Hmmmn. Factchecking ... current utility and grid scale solar is only about 8-9GW, the rest is small scale rooftop solar which contributes little to the national picture. Finding places to triple up grid scale solar eg in the sunny areas of the UK will be difficult. Uncontested space to double onshore wind also a challenge, the current trick is to bribe the local community with discounted energy. The most preposterous element of this plan is to increase nuclear so sharply in such a short timeframe ... we will be down to under 4GW by 2025 and then to 1.2GW by 2029 before Hinkley Point C 3.2GW comes onstream in 2026, Sizewell C 3.2GW still on the drawing board so not before 2030, how is the extra 6-9GW going to be delivered?? Methinks these BEIS targets are for 2050, not 2030. And no use whatsoever in solving current over-reliance on gas which we cannot supply ourselves and cannot store in strategic quantity. The baseline net-zero plan was to phase out gas by 2035, which now looks too soon to be safe.

So. More onshore wind and solar by expanding and upgrading existing sites, coupled with battery and other forms of storage, are the most likely to make the most difference in the short term to ease the UK's energy crisis, but even unchallenged those developments still take years to implement. In the meantime we will be begging for LNG tanker supplies and paying a huge price.

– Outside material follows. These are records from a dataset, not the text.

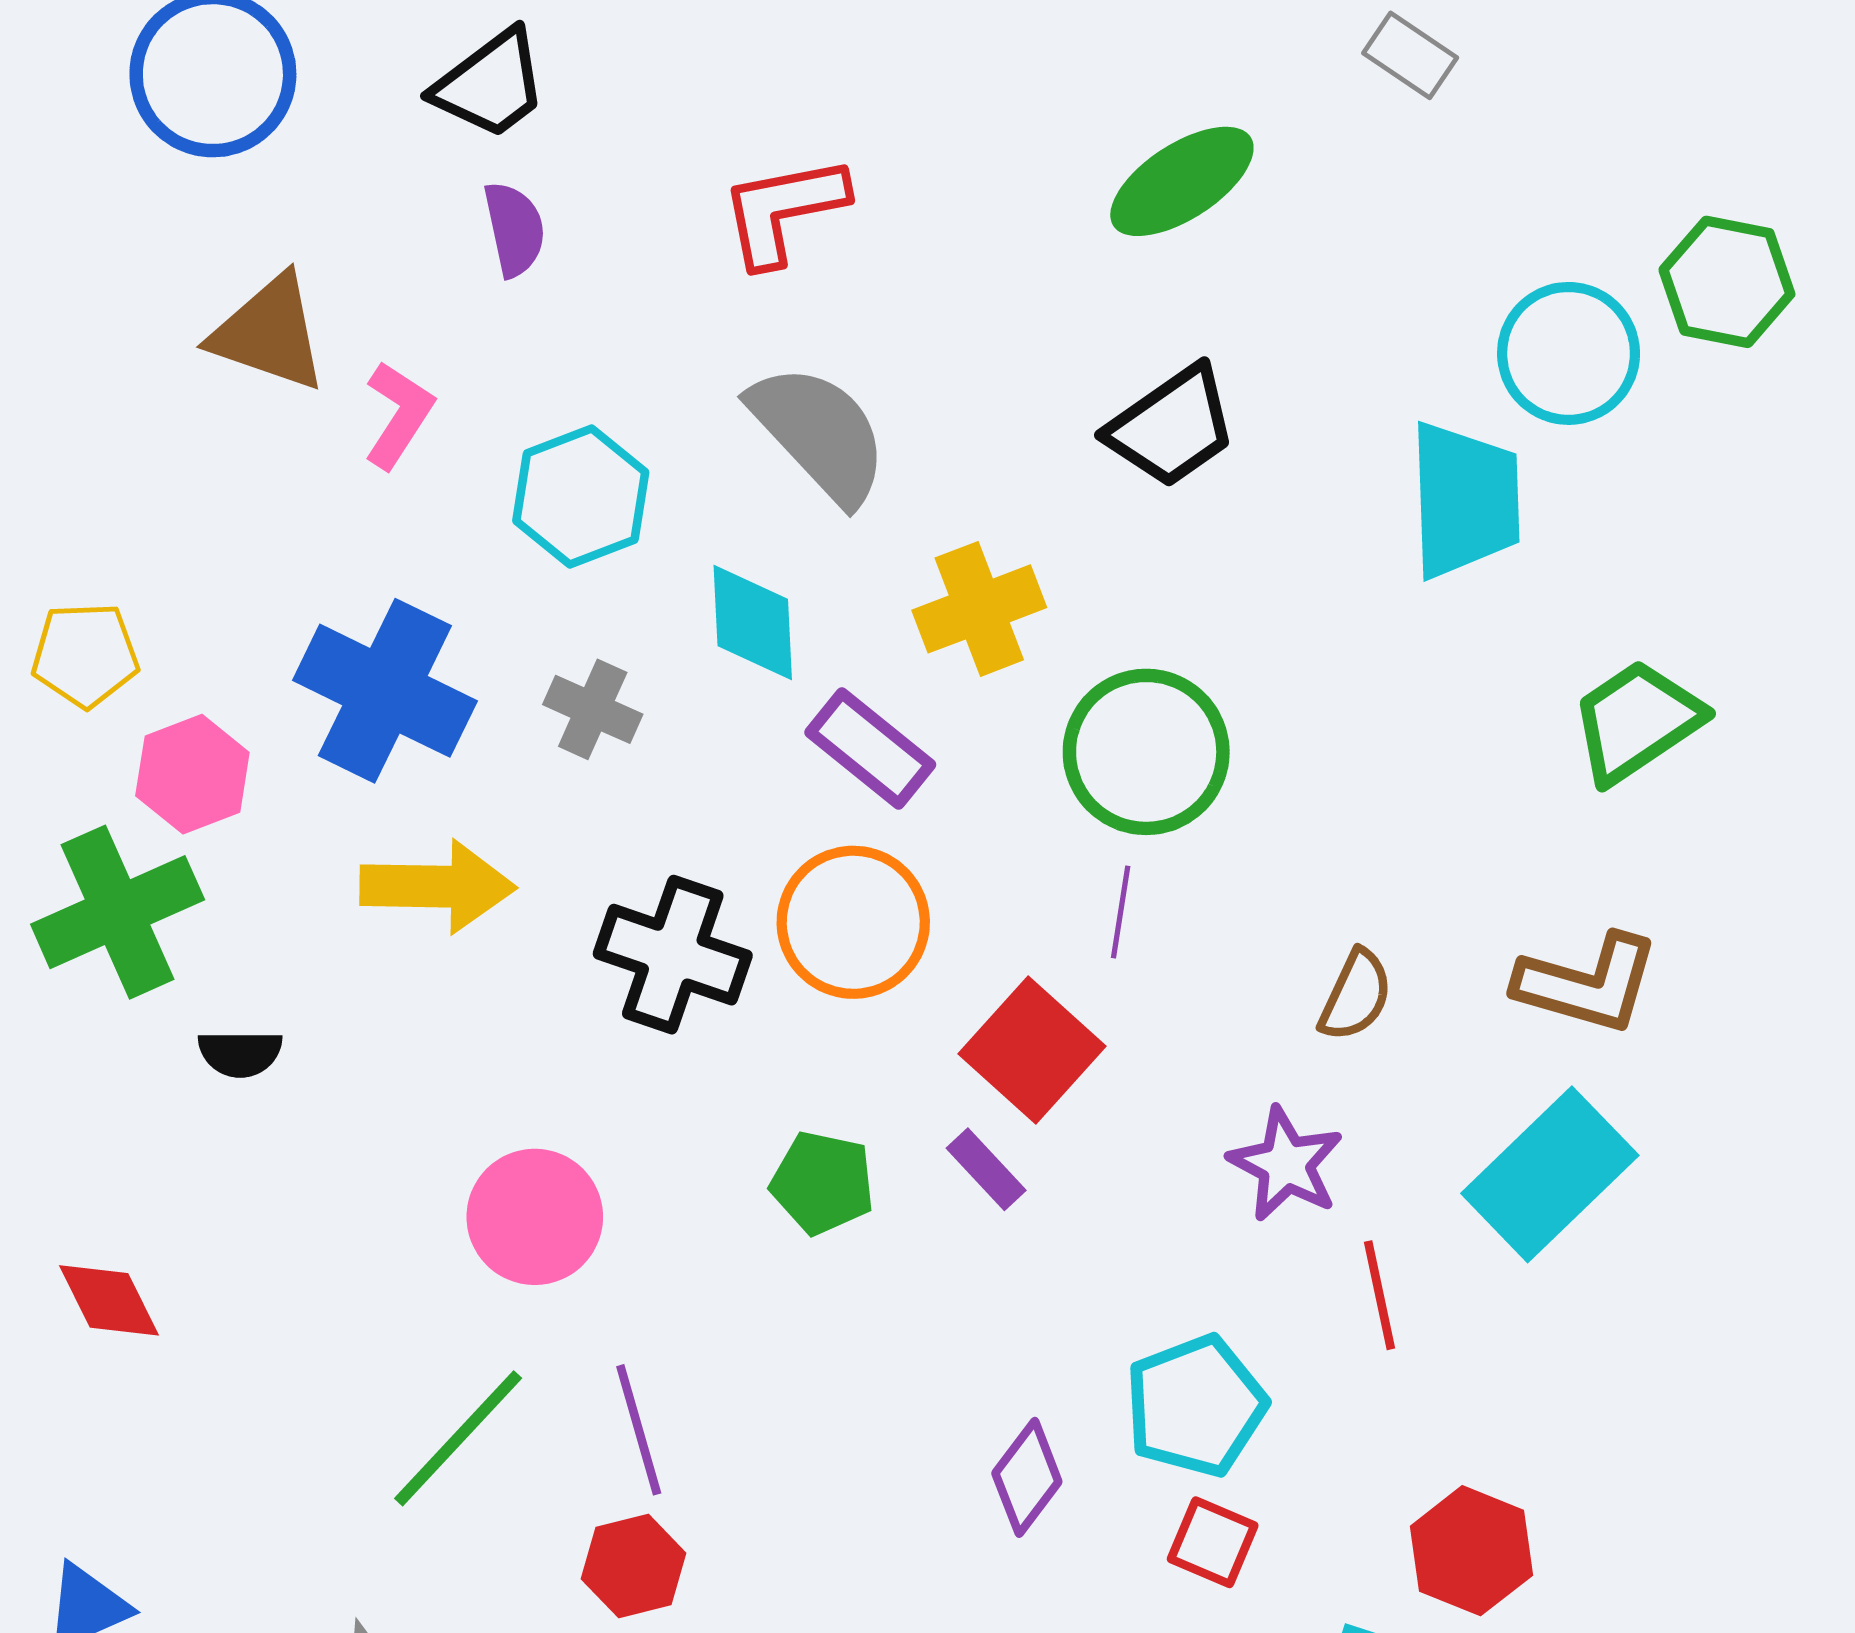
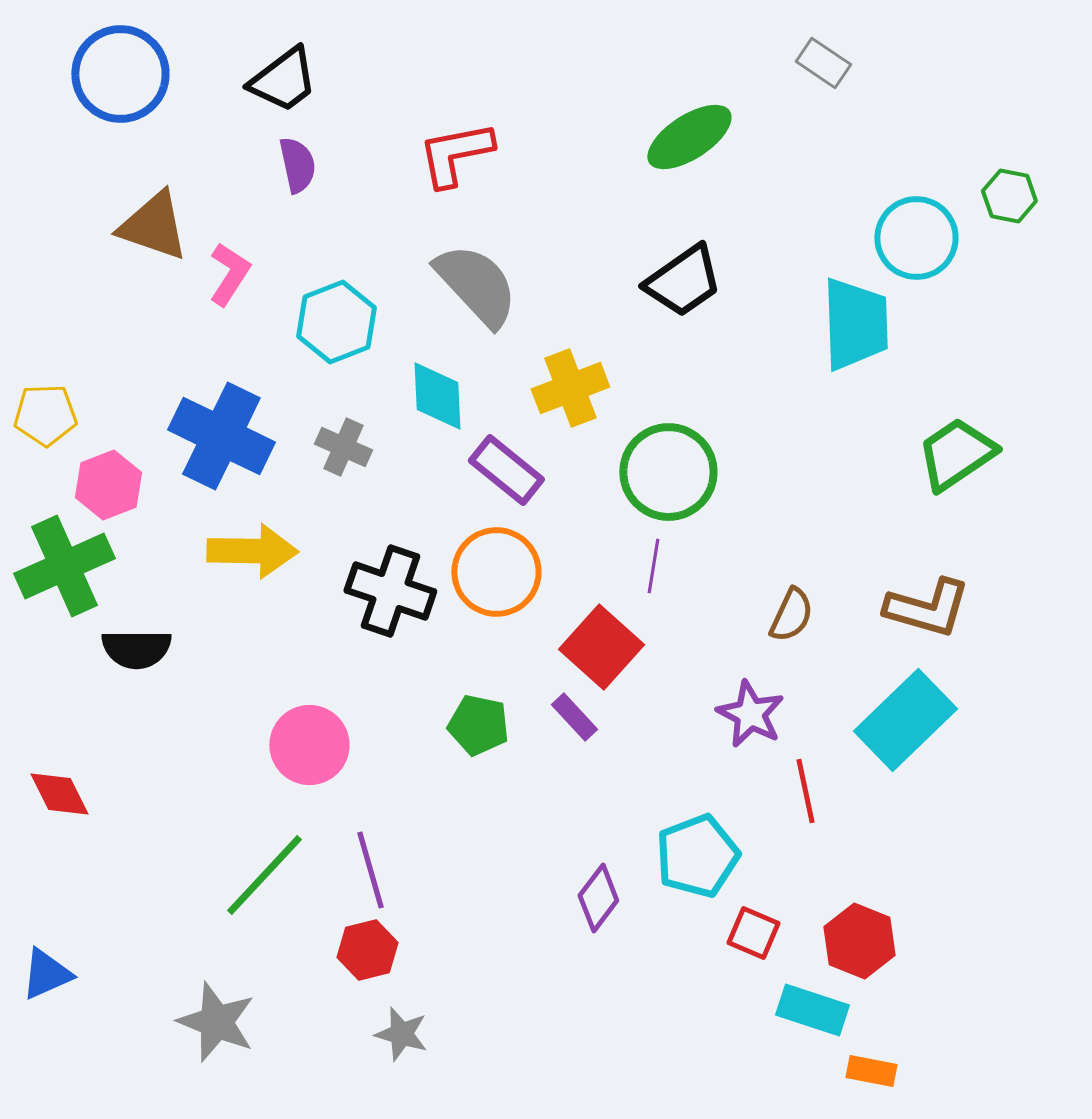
green hexagon: (1727, 282) -> (1009, 196), size x0.7
black semicircle: (240, 1053) -> (136, 649), size x1.4
red square: (1213, 1542) -> (753, 933), moved

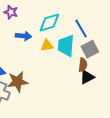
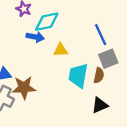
cyan diamond: (49, 23) -> (47, 22), moved
cyan trapezoid: (66, 46) -> (78, 76), moved
black triangle: (87, 77) -> (100, 105), moved

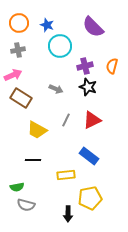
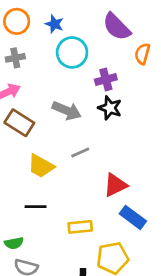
orange semicircle: (112, 66) -> (142, 54), moved
gray arrow: (56, 89) -> (67, 111), size x1.5
gray line: (66, 120) -> (80, 153), turned 40
red triangle: (92, 120) -> (115, 185), moved
blue rectangle: (89, 156) -> (133, 217), moved

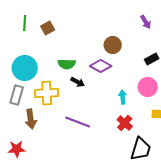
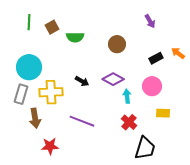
green semicircle: (67, 64) -> (75, 37), moved
purple diamond: (101, 66) -> (113, 79), moved
red star: (17, 149) -> (50, 146), moved

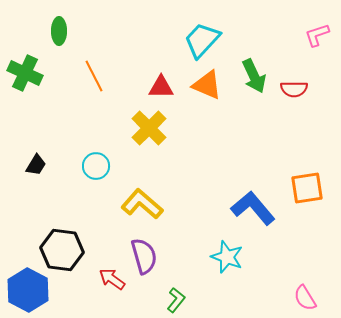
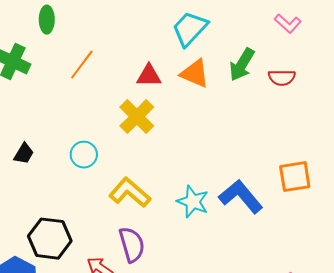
pink L-shape: (317, 35) -> (288, 24), moved, turned -120
orange line: (94, 76) -> (82, 65), turned 64
green arrow: (254, 76) -> (242, 65), turned 56
cyan star: (227, 257) -> (193, 202), moved

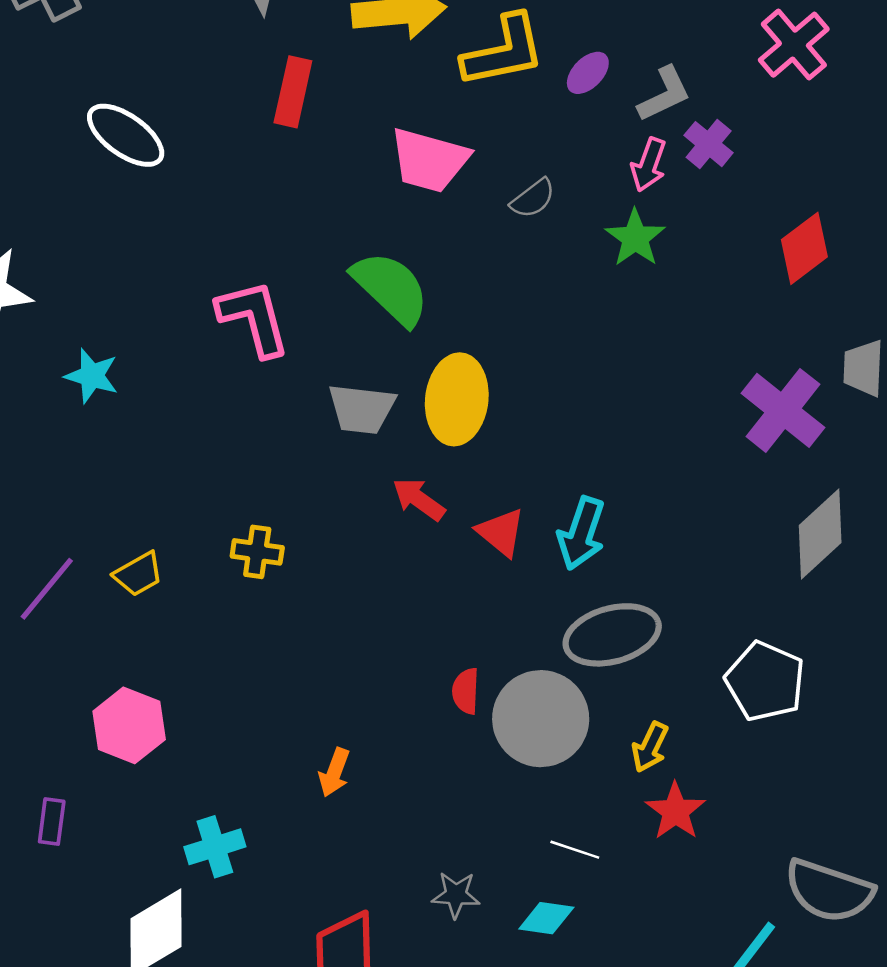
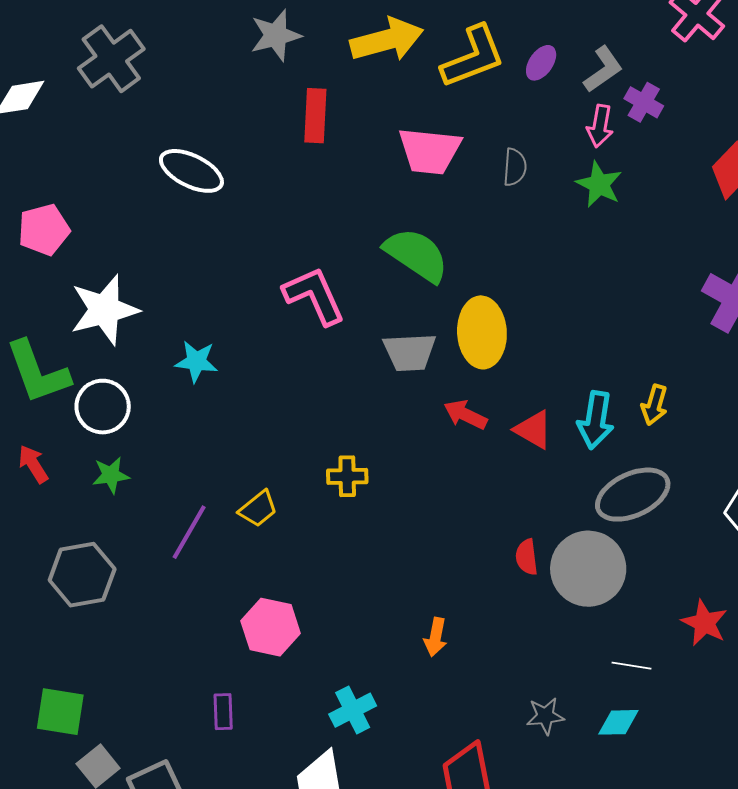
gray semicircle: (533, 198) -> (515, 167), turned -39
yellow arrow: (650, 747) -> (654, 405), moved

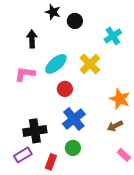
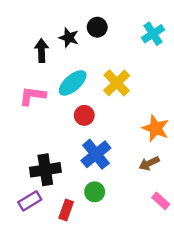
black star: (53, 12) -> (69, 38), moved
cyan cross: (113, 36) -> (153, 34), moved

We remain hooked on gas and our lack of storage at least until 2035.

Nevertheless, if the revised BEIS strategy enables UKW to efficiently expand and upgrade its onshore wind farms while there is an expensive energy market that will be good for business. All we need now is near-term investment opportunities, a willing local community, funds, and developer / operator partners.

marktime1231
29/3/2022
11:00
I got in on this one yesterday as I think the divi looks good and should grow in the coming years too. A few pence per year on the share price too would be lovely!!
tuftymatt
28/3/2022
21:06
Don't they use them as ship propellers?
bothdavis
28/3/2022
17:28
What happens to old wind turbines when they come to the end of their natural life?